Esses grupos familiares também se apresentam hoje mais ágeis e inovadores do que muitas empresas de controle difuso. O espírito de dono faz a diferença. Fácil falar...

Construir essa relação em um Conselho Administrativo, porém, não é trivial: o sistema está configurado para priorizar relações de curto prazo, com mandatos breves e uma estrutura de risco e retorno não equitativa e desbalanceada. Isso resulta, quase intencionalmente, em um distanciamento prejudicial entre o negócio e os órgãos de governança, dificultando o envolvimento mais profundo entre conselheiro e empresa. Adicione-se a isso a difícil gestão do tempo das interações em ambientes excessivamente formais, que oferece pouco espaço para trocas abertas e genuínas.

Replicar o modelo de governança focada no futuro, de conselheiros mais perenes e próximos à operação, em companhias que possuam apenas instâncias de governança protocolares, representa mudança cultural significativa.
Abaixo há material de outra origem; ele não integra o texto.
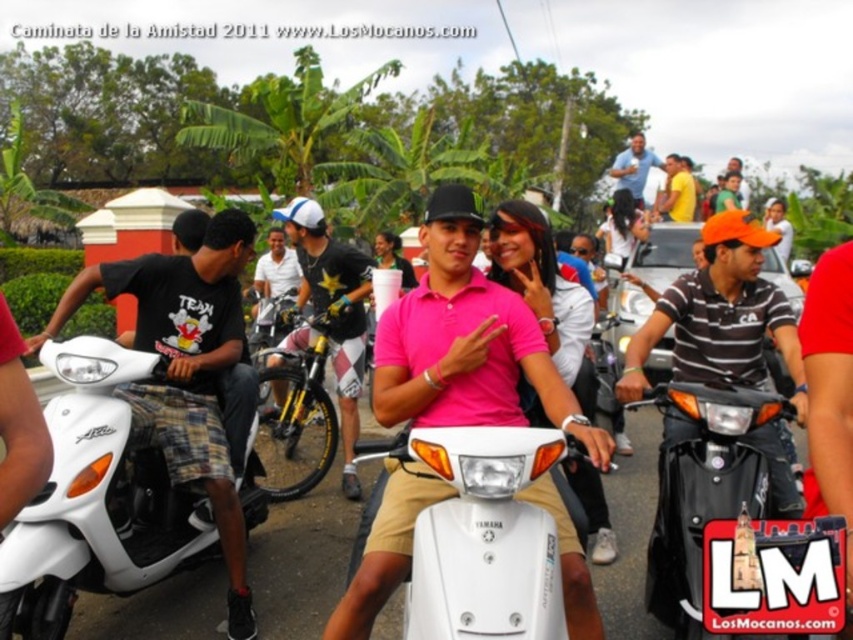 Question: Is striped cotton shirt at center positioned at the back of yellow shirt at upper right?

Choices:
 (A) yes
 (B) no

Answer: (B)

Question: Based on their relative distances, which object is farther from the yellow shirt at upper right?

Choices:
 (A) striped cotton shirt at center
 (B) pink matte polo shirt at center

Answer: (B)

Question: Among these points, which one is nearest to the camera?

Choices:
 (A) (393, 563)
 (B) (703, 284)

Answer: (A)

Question: Which point is farther from the camera taking this photo?

Choices:
 (A) (751, 426)
 (B) (688, 168)

Answer: (B)

Question: Is pink matte polo shirt at center to the right of white matte scooter at left from the viewer's perspective?

Choices:
 (A) yes
 (B) no

Answer: (A)

Question: Can you confirm if white matte scooter at center is positioned above matte blue shirt at upper center?

Choices:
 (A) no
 (B) yes

Answer: (A) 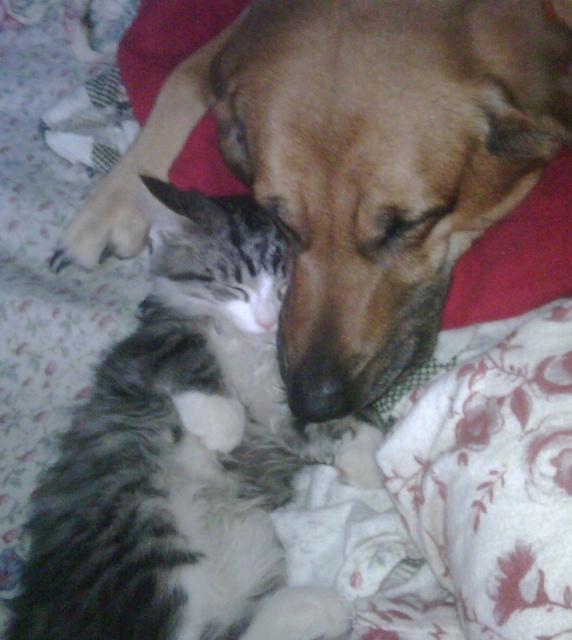 Question: Does brown matte dog at center have a lesser width compared to tabby fur cat at center?

Choices:
 (A) no
 (B) yes

Answer: (A)

Question: Does brown matte dog at center have a larger size compared to tabby fur cat at center?

Choices:
 (A) yes
 (B) no

Answer: (A)

Question: Which point appears farthest from the camera in this image?

Choices:
 (A) (219, 353)
 (B) (452, 157)

Answer: (A)

Question: Does brown matte dog at center have a greater width compared to tabby fur cat at center?

Choices:
 (A) yes
 (B) no

Answer: (A)

Question: Which point is closer to the camera taking this photo?

Choices:
 (A) (374, 352)
 (B) (143, 570)

Answer: (B) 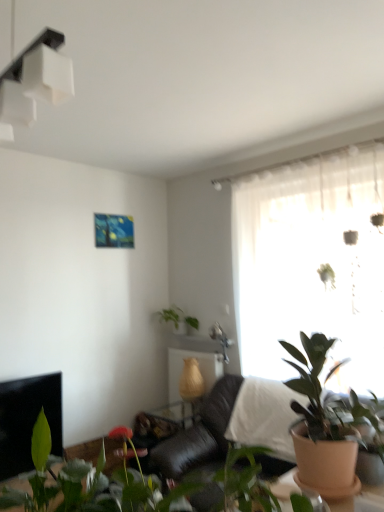 Where is `wooden at center`? wooden at center is located at coordinates (194, 358).

Locate an element on the screen. The height and width of the screenshot is (512, 384). green matte plant at lower left, which is counted as the first houseplant, starting from the front is located at coordinates (87, 484).

What do you see at coordinates (87, 484) in the screenshot? This screenshot has height=512, width=384. I see `green matte plant at lower left, the third houseplant from the back` at bounding box center [87, 484].

Describe the element at coordinates (312, 264) in the screenshot. I see `translucent glass window at center` at that location.

What do you see at coordinates (325, 425) in the screenshot? I see `green matte plant at right, positioned as the second houseplant in front-to-back order` at bounding box center [325, 425].

You are a GUI agent. You are given a task and a screenshot of the screen. Output one action in this format:
    pyautogui.click(x=<x>, y=<y>)
    Task: Click on the black leather couch at center
    This screenshot has height=512, width=384.
    Given the screenshot: What is the action you would take?
    pyautogui.click(x=199, y=436)

Is black leather couch at center turned away from green matte plant at upper center, arranged as the 1th houseplant when viewed from the back?

No, green matte plant at upper center, arranged as the 1th houseplant when viewed from the back, is not at the back of black leather couch at center.

Looking at this image, considering the sizes of black leather couch at center and green matte plant at upper center, which appears as the third houseplant when viewed from the front, in the image, is black leather couch at center wider or thinner than green matte plant at upper center, which appears as the third houseplant when viewed from the front,?

black leather couch at center is wider than green matte plant at upper center, which appears as the third houseplant when viewed from the front.

Is the position of black leather couch at center less distant than that of green matte plant at upper center, arranged as the 1th houseplant when viewed from the back?

Yes, black leather couch at center is in front of green matte plant at upper center, arranged as the 1th houseplant when viewed from the back.

From the image's perspective, which one is positioned lower, black leather couch at center or green matte plant at upper center, which appears as the third houseplant when viewed from the front?

black leather couch at center, from the image's perspective.

From a real-world perspective, relative to green matte plant at right, positioned as the second houseplant in front-to-back order, is green matte plant at lower left, the third houseplant from the back, vertically above or below?

From a real-world perspective, green matte plant at lower left, the third houseplant from the back, is physically above green matte plant at right, positioned as the second houseplant in front-to-back order.

From the image's perspective, which houseplant is the 1st one below the green matte plant at lower left, which is counted as the first houseplant, starting from the front? Please provide its 2D coordinates.

[(325, 425)]

Visually, is green matte plant at lower left, the third houseplant from the back, positioned to the left or to the right of green matte plant at right, which is the 2th houseplant in back-to-front order?

Clearly, green matte plant at lower left, the third houseplant from the back, is on the left of green matte plant at right, which is the 2th houseplant in back-to-front order, in the image.

From the image's perspective, is green matte plant at lower left, the third houseplant from the back, beneath green matte plant at right, positioned as the second houseplant in front-to-back order?

No, from the image's perspective, green matte plant at lower left, the third houseplant from the back, is not below green matte plant at right, positioned as the second houseplant in front-to-back order.

Locate an element on the screen. The height and width of the screenshot is (512, 384). the 1st houseplant above the black leather couch at center (from a real-world perspective) is located at coordinates (325, 425).

Is black leather couch at center inside or outside of green matte plant at right, which is the 2th houseplant in back-to-front order?

black leather couch at center is located beyond the bounds of green matte plant at right, which is the 2th houseplant in back-to-front order.

Is black leather couch at center in contact with green matte plant at right, which is the 2th houseplant in back-to-front order?

black leather couch at center is not next to green matte plant at right, which is the 2th houseplant in back-to-front order, and they're not touching.

Measure the distance from green matte plant at upper center, which appears as the third houseplant when viewed from the front, to green matte plant at lower left, which is counted as the first houseplant, starting from the front.

green matte plant at upper center, which appears as the third houseplant when viewed from the front, and green matte plant at lower left, which is counted as the first houseplant, starting from the front, are 9.36 feet apart.

From a real-world perspective, is green matte plant at upper center, which appears as the third houseplant when viewed from the front, physically located above or below green matte plant at lower left, which is counted as the first houseplant, starting from the front?

green matte plant at upper center, which appears as the third houseplant when viewed from the front, is above green matte plant at lower left, which is counted as the first houseplant, starting from the front.

Between green matte plant at upper center, arranged as the 1th houseplant when viewed from the back, and green matte plant at lower left, the third houseplant from the back, which one has larger size?

green matte plant at lower left, the third houseplant from the back.

Locate an element on the screen. The width and height of the screenshot is (384, 512). houseplant that is the 2nd object located in front of the green matte plant at upper center, which appears as the third houseplant when viewed from the front is located at coordinates (87, 484).

From a real-world perspective, is green matte plant at right, positioned as the second houseplant in front-to-back order, beneath black glossy fireplace at lower left?

No, from a real-world perspective, green matte plant at right, positioned as the second houseplant in front-to-back order, is not beneath black glossy fireplace at lower left.

How many degrees apart are the facing directions of green matte plant at right, positioned as the second houseplant in front-to-back order, and black glossy fireplace at lower left?

green matte plant at right, positioned as the second houseplant in front-to-back order, and black glossy fireplace at lower left are facing 180 degrees away from each other.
Essa conciliação entre acionistas, o Conselho de Administração e a equipe executiva — ancorada numa visão de futuro sustentável — tem alto nível de complexidade.  Deve estar alicerçada no compromisso e responsabilidade indelével dos conselheiros com a essência e perenidade do negócio, independentemente de relações familiares ou não – promovendo uma cultura que apoia a inovação e a eficiência, simultaneamente, assegurando a continuidade do legado corporativo.

A redefinição dos papéis, a estruturação consciente dos mandatos, e, principalmente, a revitalização da dinâmica dos Conselhos de Administração, incorporando o espírito de dono por meio da governança corporativa, revelam-se como as chaves para desencadear uma evolução que cultive valor de longo prazo para todos os stakeholders. Nesse contexto, muitos grupos familiares no Brasil emergem como exemplos notáveis, demonstrando como uma governança familiar ativa e comprometida pode ser um motor de sucesso empresarial.

*Juliana Buchaim, foi gestora e estrategista de fundos no Brasil por 20 anos, é co-chair da WCD Brasil – Women Corporate Directors e conselheira de administração.